Barnes and Lamb have already brewed dozens of different iterations of a session IPA with the PicoBrew contraption, among many other small-brewing projects. Farbstein and his distiller, Ty Phelps, have been making whiskey with plans to start work on a gin this fall and release it next spring. It’ll be the first of the Real Spirits that visitors to the brewery can taste.
Both of these projects have taken lots of time and effort to get right — but the investment is worth it to them because the trial-and-error of recipe refining is partly the point.
“You have to break something down scientifically to understand why you’re doing what you’re doing,” Barnes says. “We wanted to start from scratch with brewing — look at why brewers do what they do, see if that’s the best way to do it. What does each ingredient do, and why do you use it? That’s something we did with distilling.”
At the end of November, Treaty Oak visitors will be able to try the Little Hop Session IPA, the Tommy Ale English-Style Mild and a blonde ale made with a slight amount of honey that won’t make it sweet. Eventually, they’ll also be able to try up to five other more experimental brews on tap at the distillery’s rickhouse, including ones that will showcase the impact of hops and yeast by leaving the other ingredients the same. Many of these will only be available there.
For Real Ale’s Farbstein, that exclusivity is partly why he decided to pursue distilling and had a copper pot still made in Spain for the brewery.

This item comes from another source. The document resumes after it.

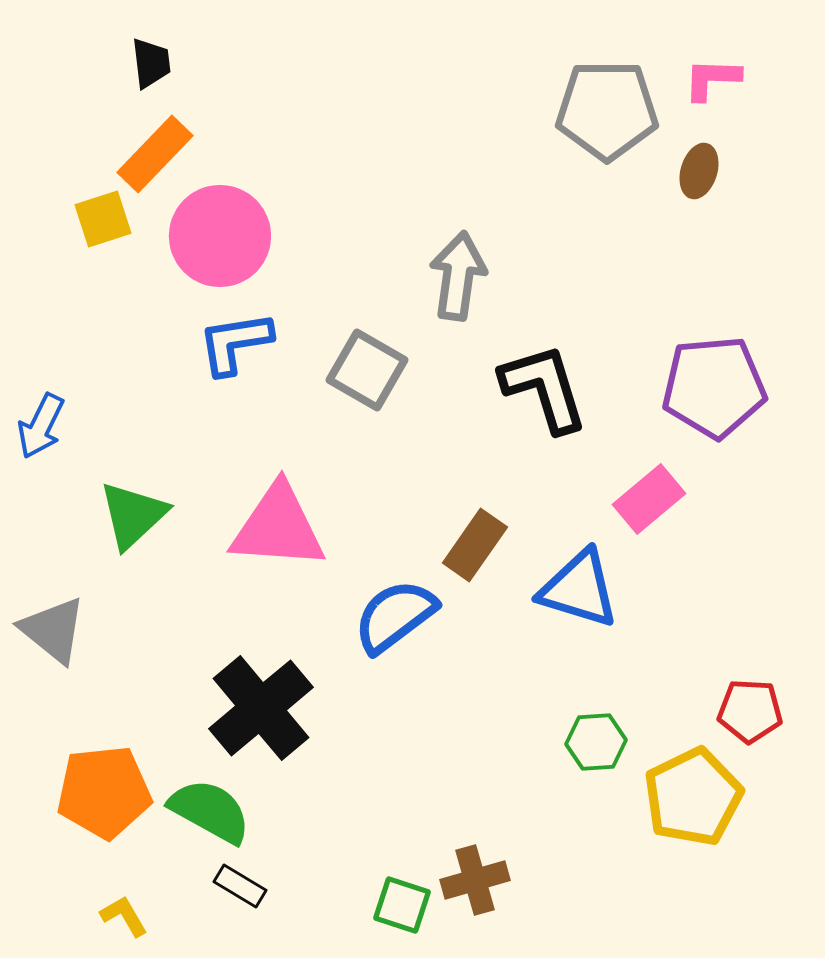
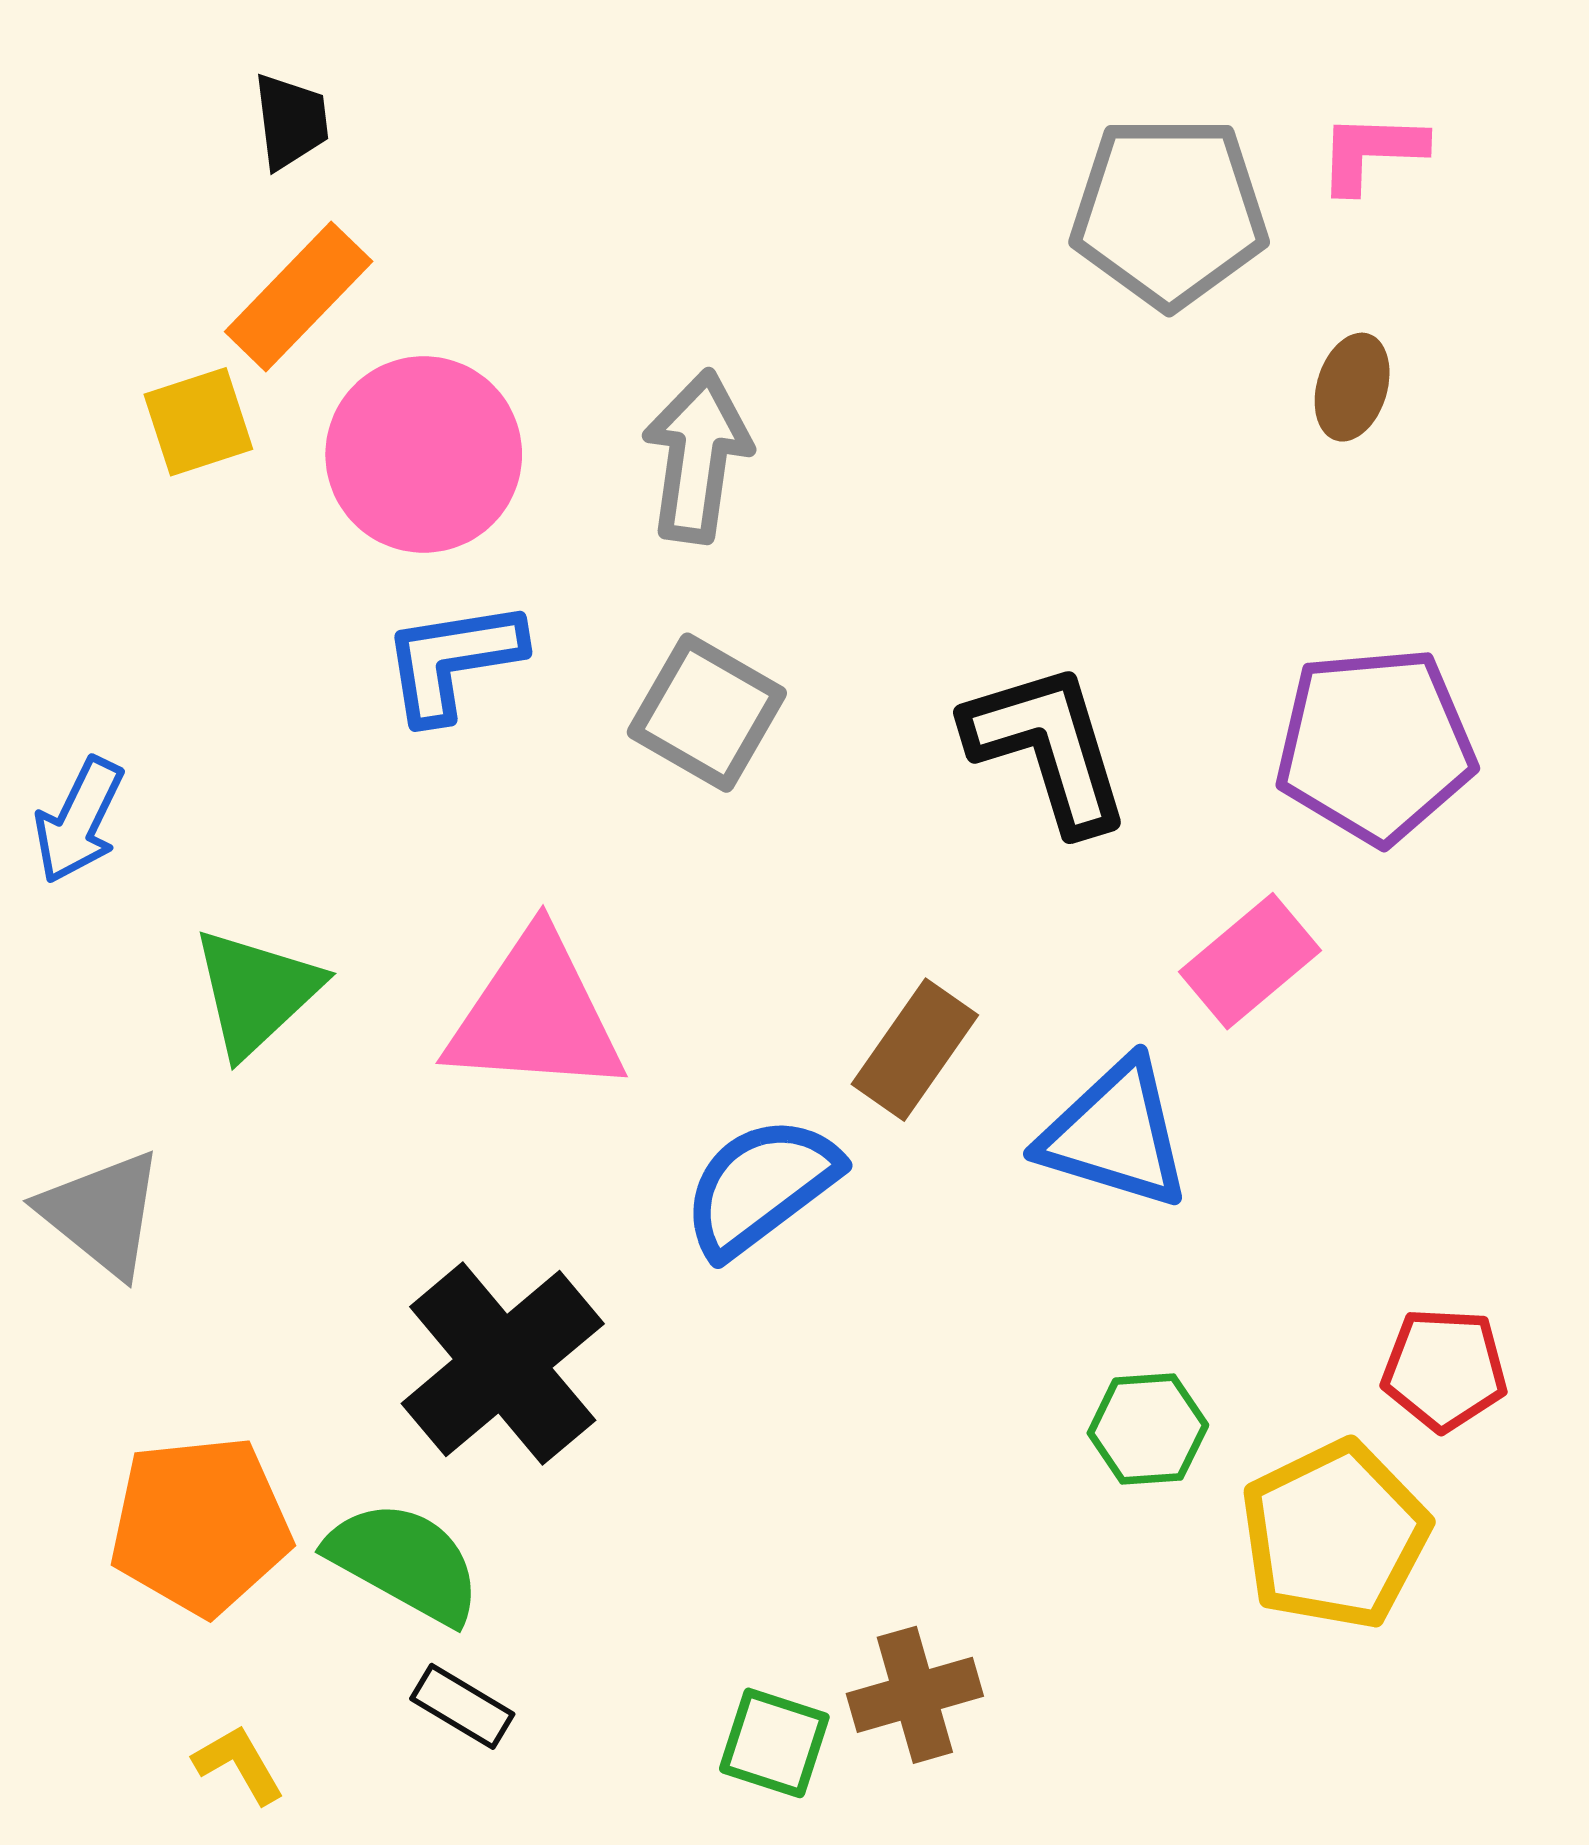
brown ellipse: (699, 171) -> (1352, 387), moved
gray arrow: (458, 276) -> (697, 456), moved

“We’re a destination brewery,” he says. “We aren’t located in a metropolitan area where you can just hop on your bike or get in your car and see us. You’re driving alongside John Deere on the road to get to us. You’re making a commitment. So anything we can do to encourage people to come out, we try to do it.”
Therefore, he says, Real Spirits will only be found at the brewery, where one day people can come for cocktails or a pint of beer and take home a bottle of one of the spirits. The release of the gin might even time perfectly with the 20th anniversary of Real Ale in April.

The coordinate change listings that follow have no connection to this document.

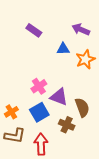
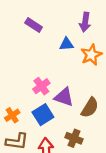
purple arrow: (81, 29) -> (85, 22), turned -102
brown semicircle: (82, 107) -> (90, 108), turned 54
brown cross: (67, 125) -> (74, 138), moved

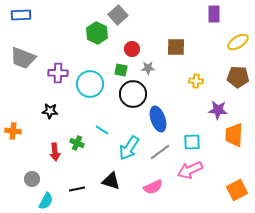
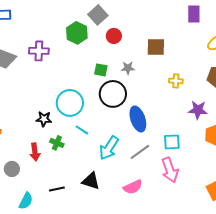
red circle: (132, 49) -> (114, 36), moved
purple cross: (58, 73) -> (39, 51), moved
cyan circle: (90, 84) -> (70, 103), moved
black star: (50, 111) -> (44, 119), moved
pink arrow: (190, 170) -> (170, 170), turned -85
gray circle: (32, 179) -> (12, 169), moved

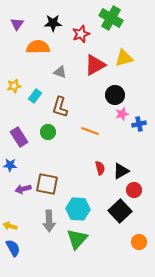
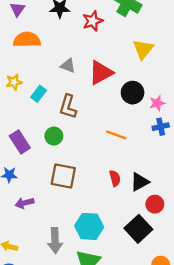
orange semicircle: (38, 47) -> (27, 40), moved
yellow triangle: (124, 58) -> (143, 49), turned -36
red triangle: (95, 65) -> (101, 73), moved
pink star: (122, 114) -> (157, 103), moved
orange line: (90, 131) -> (116, 135), moved
brown square: (47, 184) -> (63, 176), moved

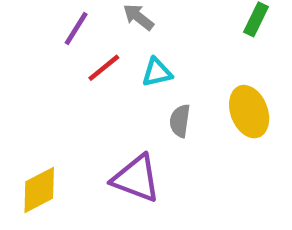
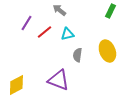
purple line: (76, 29) -> (26, 23), moved

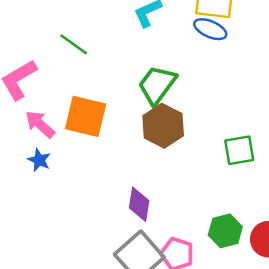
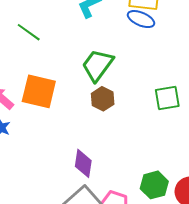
brown hexagon: (163, 126) -> (103, 99), size x0.7
green square: (239, 150) -> (167, 98), moved

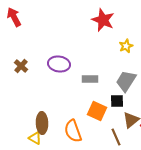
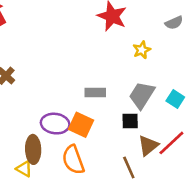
purple ellipse: (59, 64) -> (55, 124), moved
orange square: (97, 111) -> (81, 125), moved

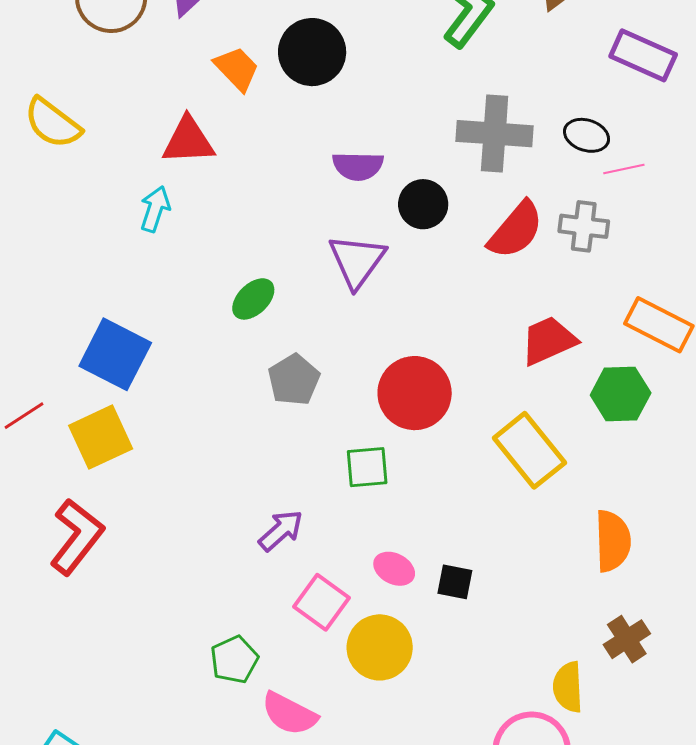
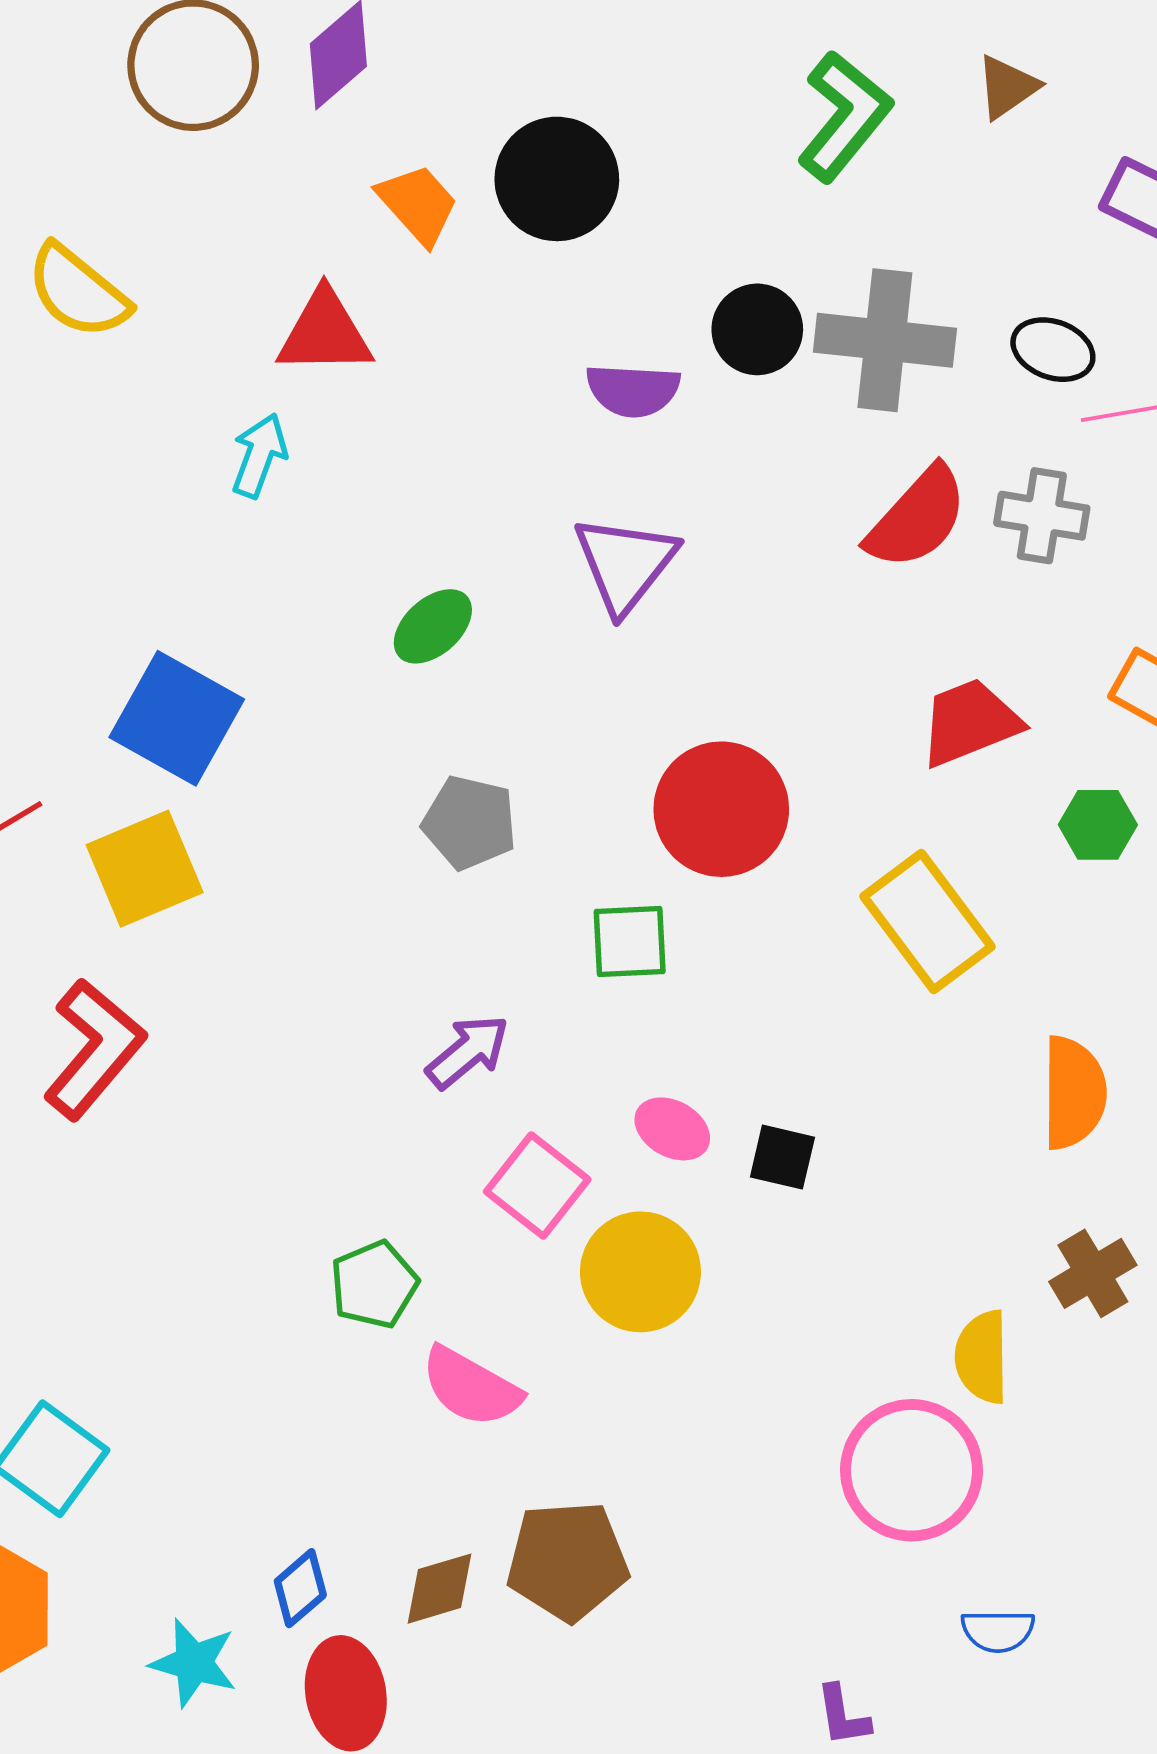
black circle: (423, 204) -> (757, 329), moved
gray pentagon: (294, 380) -> (470, 823), moved, turned -30
green hexagon: (621, 394) -> (1098, 825), size x0.7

Besides the gin, which will contain regionally sourced botanicals, Real Spirits also hopes to create a tequila-like spirit with agave from Mexico and a whiskey that Farbstein thinks will become the distillery’s signature product. “Our plan is to take our brewhouse barley and smoke it over peach wood from my neighbor and make a whiskey from that,” he says.

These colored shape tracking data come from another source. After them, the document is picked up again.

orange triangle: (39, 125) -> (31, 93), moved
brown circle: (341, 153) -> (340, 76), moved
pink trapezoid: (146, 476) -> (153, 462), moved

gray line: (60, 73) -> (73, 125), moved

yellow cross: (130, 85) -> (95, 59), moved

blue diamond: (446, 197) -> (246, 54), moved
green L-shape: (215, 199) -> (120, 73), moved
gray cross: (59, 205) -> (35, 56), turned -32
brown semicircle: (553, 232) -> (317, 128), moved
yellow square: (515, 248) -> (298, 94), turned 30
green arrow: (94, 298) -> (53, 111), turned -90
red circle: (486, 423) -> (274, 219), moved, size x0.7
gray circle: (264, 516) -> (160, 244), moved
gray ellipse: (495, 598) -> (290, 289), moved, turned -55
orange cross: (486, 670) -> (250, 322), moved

Smaller-batch whiskeys are on the docket, too, using the washes — sans hops — from Real Ale beers, including Phoenixx Wintertime Ale, the Coffee Porter and Devil’s Backbone Tripel. Being able to combine the beers and the spirits in this way — as well as by aging them separately in the same barrels — is part of the fun for Farbstein, who seems to have the same adventurous, go-all-in spirit as the guys at Treaty Oak.
“Pulling our two products together like that is the ultimate dream,” he says.”It would be awesome to someday have a Phoenixx barrel-aged in one of the whiskey barrels and a shot of the Phoenixx whiskey next to it.”
It’s not hard to imagine that Barnes, Moody and Lamb have similar ideas for their “brewstillery.”
“It’s crazy to think we’re taking this step up,” Lamb says as he reflects on Treaty Oak’s original 50-gallon stills, which have recently been joined by 1,000-gallon, open-top whiskey fermenters. “Crazy but exciting.”